HOW PLAIN (NON-PUMP) DISTCC WORKS
distcc only ever runs the compiler and assembler remotely. With plain distcc, the preprocessor must always run locally because it needs to access various header files on the local machine which may not be present, or may not be the same, on the volunteer. The linker similarly needs to examine libraries and object files, and so must run locally.
The compiler and assembler take only a single input file (the preprocessed source) and produce a single output (the object file). distcc ships these two files across the network and can therefore run the compiler/assembler remotely.
Fortunately, for most programs running the preprocessor is relatively cheap, and the linker is called relatively infrequent, so most of the work can be distributed.
distcc examines its command line to determine which of these phases are being invoked, and whether the job can be distributed.
HOW DISTCC-PUMP MODE WORKS
In pump mode, distcc runs the preprocessor remotely too.
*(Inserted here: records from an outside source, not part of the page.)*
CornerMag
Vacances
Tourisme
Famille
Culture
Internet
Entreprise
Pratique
To do so, the preprocessor must have access to all the files that it would have accessed if had been running locally. In pump mode, therefore, distcc gathers all of the recursively included headers, except the ones that are default system headers, and sends them along with the source file to the compilation server.
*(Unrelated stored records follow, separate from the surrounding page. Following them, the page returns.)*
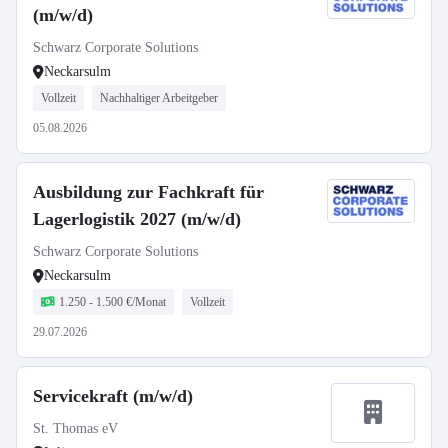
(m/w/d)
Schwarz Corporate Solutions
Neckarsulm
Vollzeit
Nachhaltiger Arbeitgeber
05.08.2026
Ausbildung zur Fachkraft für
Lagerlogistik 2027 (m/w/d)
Schwarz Corporate Solutions
Neckarsulm
1.250 - 1.500 €/Monat
Vollzeit
29.07.2026
Servicekraft (m/w/d)
St. Thomas eV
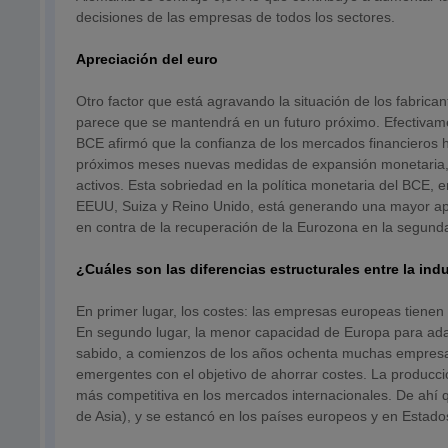
decisiones de las empresas de todos los sectores.
Apreciación del euro
Otro factor que está agravando la situación de los fabrican
parece que se mantendrá en un futuro próximo. Efectivame
BCE afirmó que la confianza de los mercados financieros h
próximos meses nuevas medidas de expansión monetaria, c
activos. Esta sobriedad en la política monetaria del BCE,
EEUU, Suiza y Reino Unido, está generando una mayor apr
en contra de la recuperación de la Eurozona en la segund
¿Cuáles son las diferencias estructurales entre la ind
En primer lugar, los costes: las empresas europeas tienen c
En segundo lugar, la menor capacidad de Europa para ad
sabido, a comienzos de los años ochenta muchas empresas 
emergentes con el objetivo de ahorrar costes. La producc
más competitiva en los mercados internacionales. De ahí qu
de Asia), y se estancó en los países europeos y en Estado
In distcc-pump mode, the server unpacks the set of all source files in a temporary directory, which contains a directory tree that mirrors the part of the file system that is relevant to preprocessing, including symbolic links.
The compiler is then run from the path in the temporary directory that corresponds to the current working directory on the client. To find and transmit the many hundreds of files that are often part of a single compilation, pump mode uses an incremental include analysis algorithm. The include server is a Python program that implements this algorithm. The pump command starts the include server so that throughout the build it can answer include queries by distcc commands.
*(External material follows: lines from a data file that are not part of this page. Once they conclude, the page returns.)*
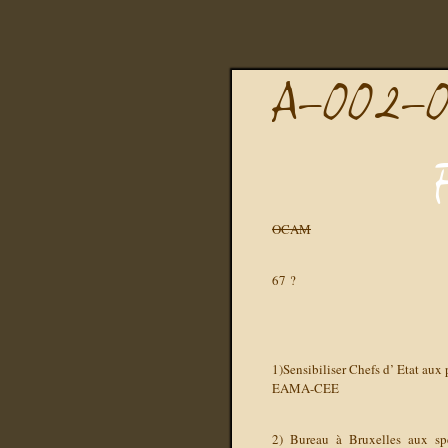
OCAM
67 ?
1)Sensibiliser Chefs d’ Etat aux 
EAMA-CEE
2) Bureau à Bruxelles aux sp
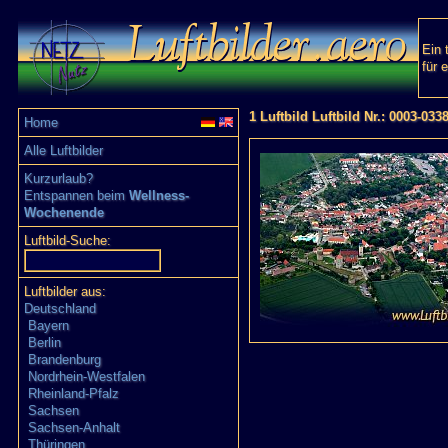
Ein 
für 
1 Luftbild Luftbild Nr.: 0003-033
Home
Alle Luftbilder
Kurzurlaub?
Entspannen beim
Wellness-
Wochenende
Luftbild-Suche:
Luftbilder aus:
Deutschland
Bayern
Berlin
Brandenburg
Nordrhein-Westfalen
Rheinland-Pfalz
Sachsen
Sachsen-Anhalt
Thüringen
The include server uses static analysis of the macro language to deal with conditional compilation and computed includes. It uses the property that when a given header file has already been analyzed for includes, it is not necessary to do so again if all the include options (-I's) are unchanged (along with other conditions).
For large builds, header files are included, on average, hundreds of times each. With distcc-pump mode each such file is analyzed only a few times, perhaps just once, instead of being preprocessed hundreds of times. Also, each source or header file is now compressed only once, because the include server memoizes the compressed files. As a result, the time used for preparing compilations may drop by up to an order of magnitude over the preprocessing of plain distcc.
Because distcc in pump mode is able to push out files up to about ten times faster, build speed may increase 3X or more for large builds compared to plain distcc mode.
RESTRICTIONS FOR PUMP MODE
Using pump mode requires both client and servers to use release 3.0 or later of distcc and distccd (respectively).
The incremental include analysis of distc-pump mode rests on the fundamental assumption that source and header files do not change during the build process. A few complex build systems, such as that for Linux kernel 2.6, do not quite satisfy this requirement. To overcome such issues, and other corner cases such as absolute filepaths in includes, see the include_server(1) man page.
Another important assumption is that the include configuration of all machines must be identical. Thus the headers under the default system path must be the same on all servers and all clients. If a standard GNU compiler installation is used, then this requirement applies to all libraries whose header files are installed under /usr/include or /usr/local/include/. Note that installing software packages often lead to additional headers files being placed in subdirectories of either.
If this assumption does not hold, then it is possible to break builds with distcc-pump mode, or worse, to get wrong results without warning. Presently this condition is not verified, and it is on our TODO list to address this issue.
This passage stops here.